Douglas County Commissioners split over elected officials' salaries
Per diems and mileage rates were set, the levy was approved, a report was heard from the state auditor's office and raises for some department heads were given while there was a debate over pay bumps for elected officials.
These were just a few of the items that took place at Tuesday's regular Douglas County Board meeting.
Douglas County commissioners were kept busy during the nearly three-hour-long meeting.
The commissioners, minus Commissioner Paul Anderson, who was absent from the meeting, adopted the proposed levy, which increased 6.3 percent. The 2010 budget was also adopted and is roughly $23.3 million.
Commissioners set per diems for county employees at $60, which was not an increase over last year. "We wanted to keep it the same," noted one of the commissioners.
The mileage reimbursement rate was approved at 50 cents per mile, which is the same as what the state sets. This also did not increase.
Three of the four commissioners approved a 3 percent increase in salaries for non-represented employees and appointed department heads. Commissioner Norm Salto voted against the 3 percent raise.
When it came time to adopt a resolution setting elected officials' salaries for 2010, a lengthy discussion was had among the commissioners.

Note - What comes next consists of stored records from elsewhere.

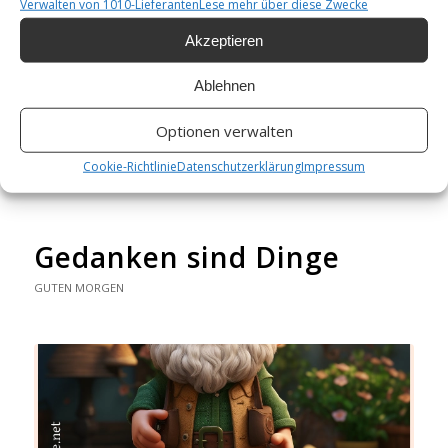
Verwalten von 1010-Lieferanten
Lese mehr über diese Zwecke
Vielleicht gibt es schönere Zeiten
Akzeptieren
Weiterlesen
Ablehnen
Wie findest du diesen Beitrag?
[Total:
2
Average:
5
]
Optionen verwalten
Cookie-Richtlinie
Datenschutzerklärung
Impressum
/
/
11. AUGUST 2025
0 KOMMENTARE
VON
GÜNTER
Gedanken sind Dinge
GUTEN MORGEN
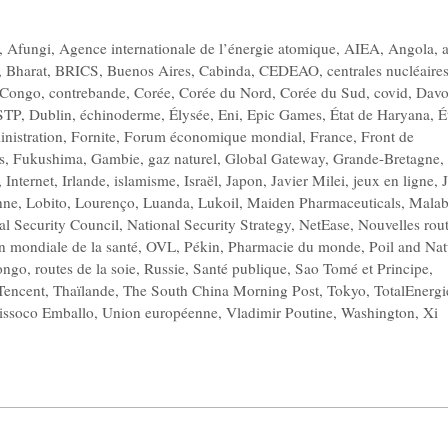
,
Afungi
,
Agence internationale de l’énergie atomique
,
AIEA
,
Angola
,
,
Bharat
,
BRICS
,
Buenos Aires
,
Cabinda
,
CEDEAO
,
centrales nucléaire
Congo
,
contrebande
,
Corée
,
Corée du Nord
,
Corée du Sud
,
covid
,
Davo
STP
,
Dublin
,
échinoderme
,
Élysée
,
Eni
,
Epic Games
,
État de Haryana
,
É
nistration
,
Fornite
,
Forum économique mondial
,
France
,
Front de
s
,
Fukushima
,
Gambie
,
gaz naturel
,
Global Gateway
,
Grande-Bretagne
,
,
Internet
,
Irlande
,
islamisme
,
Israël
,
Japon
,
Javier Milei
,
jeux en ligne
,
nne
,
Lobito
,
Lourenço
,
Luanda
,
Lukoil
,
Maiden Pharmaceuticals
,
Mala
al Security Council
,
National Security Strategy
,
NetEase
,
Nouvelles rou
n mondiale de la santé
,
OVL
,
Pékin
,
Pharmacie du monde
,
Poil and Nat
ongo
,
routes de la soie
,
Russie
,
Santé publique
,
Sao Tomé et Principe
,
Tencent
,
Thaïlande
,
The South China Morning Post
,
Tokyo
,
TotalEnergi
issoco Emballo
,
Union européenne
,
Vladimir Poutine
,
Washington
,
Xi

Elected officials include the sheriff, auditor-treasurer, recorder, county attorney and the commissioners.
Dan Olson made a motion to give elected officials - other than the county board members - a 3 percent raise.

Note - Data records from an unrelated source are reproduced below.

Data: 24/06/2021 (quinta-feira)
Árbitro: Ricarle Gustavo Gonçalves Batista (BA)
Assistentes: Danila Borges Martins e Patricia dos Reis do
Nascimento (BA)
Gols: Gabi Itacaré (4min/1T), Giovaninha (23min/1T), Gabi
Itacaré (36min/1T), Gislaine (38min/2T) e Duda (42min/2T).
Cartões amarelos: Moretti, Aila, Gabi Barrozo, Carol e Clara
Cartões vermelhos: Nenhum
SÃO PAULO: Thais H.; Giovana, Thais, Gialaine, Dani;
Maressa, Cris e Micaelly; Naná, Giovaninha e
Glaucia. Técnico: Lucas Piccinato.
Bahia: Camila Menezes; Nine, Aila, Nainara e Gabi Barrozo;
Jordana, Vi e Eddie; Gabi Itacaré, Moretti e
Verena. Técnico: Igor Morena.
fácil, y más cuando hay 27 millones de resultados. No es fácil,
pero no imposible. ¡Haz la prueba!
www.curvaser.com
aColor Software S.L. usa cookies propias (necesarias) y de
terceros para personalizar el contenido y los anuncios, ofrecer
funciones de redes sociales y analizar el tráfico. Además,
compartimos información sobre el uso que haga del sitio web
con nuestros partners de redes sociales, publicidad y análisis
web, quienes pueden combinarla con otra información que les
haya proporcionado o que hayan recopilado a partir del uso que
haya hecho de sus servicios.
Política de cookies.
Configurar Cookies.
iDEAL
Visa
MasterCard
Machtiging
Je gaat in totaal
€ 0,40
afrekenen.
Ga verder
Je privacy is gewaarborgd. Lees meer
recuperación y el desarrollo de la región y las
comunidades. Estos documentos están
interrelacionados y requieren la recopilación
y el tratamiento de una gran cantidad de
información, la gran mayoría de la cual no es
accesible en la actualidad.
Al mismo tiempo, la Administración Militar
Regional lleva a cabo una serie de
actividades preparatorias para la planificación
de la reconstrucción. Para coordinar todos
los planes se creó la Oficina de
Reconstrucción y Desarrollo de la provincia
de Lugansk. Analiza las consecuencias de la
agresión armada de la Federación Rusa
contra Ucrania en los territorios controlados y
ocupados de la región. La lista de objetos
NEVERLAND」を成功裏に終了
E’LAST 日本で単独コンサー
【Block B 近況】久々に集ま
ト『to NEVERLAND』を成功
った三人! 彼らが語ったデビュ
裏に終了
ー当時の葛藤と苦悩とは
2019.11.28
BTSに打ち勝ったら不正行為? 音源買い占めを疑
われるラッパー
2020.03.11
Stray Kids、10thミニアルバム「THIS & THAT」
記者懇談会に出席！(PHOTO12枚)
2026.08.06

"It was budgeted for, otherwise I wouldn't have made the motion," said Olson.
Board chair Bev Bales, after several minutes of silence, seconded Olson's motion, asking for discussion on the topic.

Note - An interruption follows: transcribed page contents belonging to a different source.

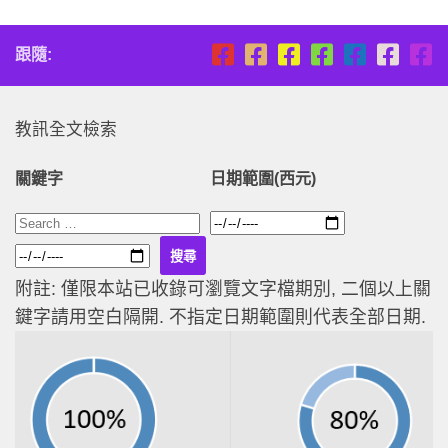
跟隨:
教訊全文檢索
關鍵字
日期範圍(西元)
附註: 僅限本站已收錄可瀏覽文字檔期別, 二個以上關
鍵字請用空白隔開. 不指定日期範圍則代表全部日期.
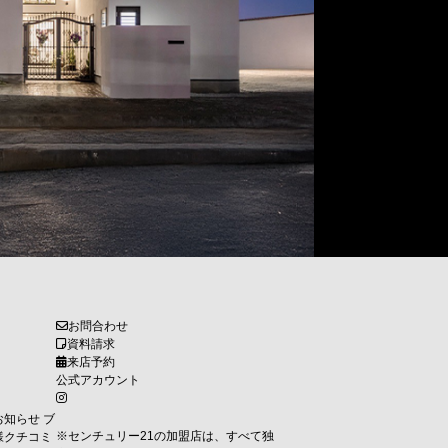
お問合わせ
資料請求
来店予約
公式アカウント
お知らせ
ブ
※センチュリー21の加盟店は、すべて独
様クチコミ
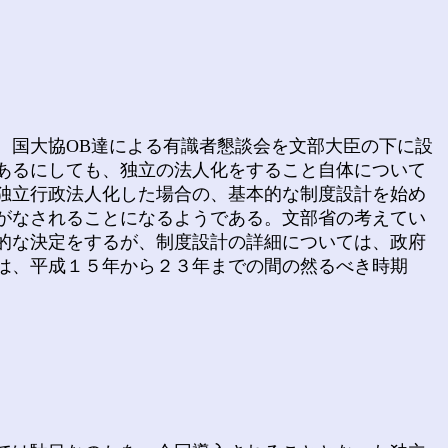
国大協OB達による有識者懇談会を文部大臣の下に設
あるにしても、独立の法人化をすること自体について
独立行政法人化した場合の、基本的な制度設計を始め
がなされることになるようである。文部省の考えてい
的な決定をするが、制度設計の詳細については、政府
は、平成１５年から２３年までの間の然るべき時期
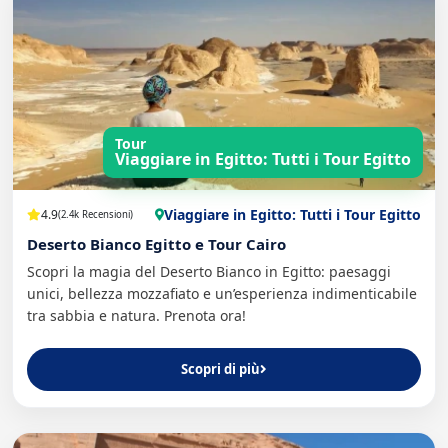
Tour
Viaggiare in Egitto: Tutti i Tour Egitto
Viaggiare in Egitto: Tutti i Tour Egitto
4.9
(2.4k Recensioni)
Deserto Bianco Egitto e Tour Cairo
Scopri la magia del Deserto Bianco in Egitto: paesaggi
unici, bellezza mozzafiato e un’esperienza indimenticabile
tra sabbia e natura. Prenota ora!
Scopri di più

Commissioner Jerry Johnson said elected officials are different than appointed and that when looking at the whole county budget, giving elected officials a raise "probably wouldn't break the bank, but I think elected officials should hold the line."
Salto agreed, saying that when talking with residents he hears time and time again from people, "I am sick and tired of paying taxes. We can't handle any more."
He added that he doesn't want a raise and that he can live off of what he gets.
"We need to hold the line. This is not a political issue," said Salto.
Commissioner Bales said, "Nobody likes to watch their dollar more than me, but I think these people are deserving."
Bales and Olson voted to give elected officials a 3 percent raise, while Johnson and Salto voted against it.
No action was taken at this time because it was a split vote.
After the vote was taken, Douglas County Auditor/Treasurer Tom Reddick told commissioners, "From my perspective, the money is in the budget. I am OK with it. The funds are there."
It was decided that the commissioners would revisit the issue at their January 5 reorganizational meeting when all five commissioners will be present.
The commissioners approved keeping their salaries the same - $26,000 per year.
Report from the state auditor
Bob Johnson from the Office of the State Auditor presented information to the commissioners on the state's audit of the county.
He said Douglas County is in a lot better shape than a lot of other counties around the state and added that the report was "pretty impressive."
Bob Johnson called the report "clean" and applauded those who work in the county's auditor/treasure office for the nice work they do.
"There were no difficulties in doing this audit and there were no disagreements with the management," Bob Johnson told commissioners, adding that he can't remember a time when he had a disagreement with management in Douglas County.
After Johnson was done, Olson complimented the auditor/treasurer's office, saying, "Kudos to the staff."